There are some questions that are best answered by yet another question. “What is the value of this business?” is one such question which begs the question: “Who wants to know?” as a response.
A seller of the business, who may have spent many years and tears building it, will try to emphasise the most positive aspects. If s/he cannot find much to be positive about in the last set of financial statements, s/he will find it in the future prospects of the business and build it into his/her price.

 

A view of Victoria Avenue in Blantyre City: What is the value of businesses operating there?
A view of Victoria Avenue in Blantyre City: What is the value of businesses operating there?
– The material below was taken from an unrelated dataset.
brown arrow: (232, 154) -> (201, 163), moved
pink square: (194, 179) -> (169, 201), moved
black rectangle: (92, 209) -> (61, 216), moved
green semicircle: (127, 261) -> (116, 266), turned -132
The buyer, on the other hand, is almost always skeptical about what is under the hood of the business, more wary about the future of the industry in which s/he is about to place a sizeable bet, and, if nothing else, keen on a bargain. His/her valuation will inevitably be lower than that of the seller.
I have of late been spending a lot of energy doing careful valuations of businesses that Business Partners has considered investing or better still actually made the investment. If there were a single, universal formula to measure the true market value of a business, the job would be much easier.
But there are many methods to value a business. While each has its own logic and emphasis, the variety of methods does nothing to make the haggling around buying, selling or investing in a business any easier even though they inevitably form the basis of such negotiations.
In some industries, there are established norms on how to value a business. For example, the generally accepted method in the retail sector—the value of a shop—is based on a multiple of its annual turnover plus its stock. Norms such as these help to lubricate deal making, but not many industries have them.
Net asset value, the sum of the market value of each of the business’ assets, was a method commonly used in the past, but has largely fallen out of use because it does not take into account the potential of the assets to generate an income as a fully functioning business.
In contrast, the price earnings (P/E) ratio method often used today, uses the ability of a business to generate a profit as the starting point of the valuation. The P/E ratio indicates how many years it will take to pay off the selling price of the business with the profits generated by it. A P/E ratio of five, for example, means the selling price can be paid off in five years.
The details of any method can become quite complicated in the cut and thrust of a sales negotiation.
What if the business has just come through a bad year, while the previous two years had shown excellent profit, for example? The parties have to agree on how to weight each year to determine the profit potential of an “average” year.
The situation becomes so much more difficult if the information available is not complete or is suspect, a situation that Business Partners International (www.businesspartners.mw) routinely encounters with owner-managed small businesses. Frequently, the record-keeping is neglected or, just as often, income is under-declared and personal purchases disguised as business expenses to pay less tax.
However, this eventually catches up with the business owner. They enjoy a slight tax benefit for a while, but the honeymoon ends when it comes to selling their business or getting investment as it becomes almost impossible to convince a skeptical buyer or investor that the profits were actually much higher. If you could lie to the tax collector, why not to someone who wants to buy or invest in your business?
Further factors complicate the buying and selling of owner-managed businesses.
For instance, small business owners often resist conditional clauses that don’t influence the price, but provides some level of assurance to the buyer. One very sensible arrangement is to insist that the previous owner remains on in the business for a few months to help with the handover, but many small business owners “just want to shake hands and get out of there”.
It is a good idea for both the buyer and the seller to seek the professional services of an accountant and lawyer to guide them through the difficult terrain in search of a fair compromise.
Sellers should strive to present their price as much as possible on real facts and figures, the basis of which is a complete and verifiable set of books. Buyers are right to be wary, not only about the financial statement presented to them, but also about the fact that the track record is no guarantee for future performance of a business.
Occasionally, the price paid for a business can be quite off-kilter with any valuation done on paper because of some strategic consideration. The buyer may wish to decrease the competition in the market, for example, or may see some hidden upside in joining the business with his own. Such strategic moves are best left to only the most experienced of entrepreneurs—those who have learned both the science and the art of valuing a business.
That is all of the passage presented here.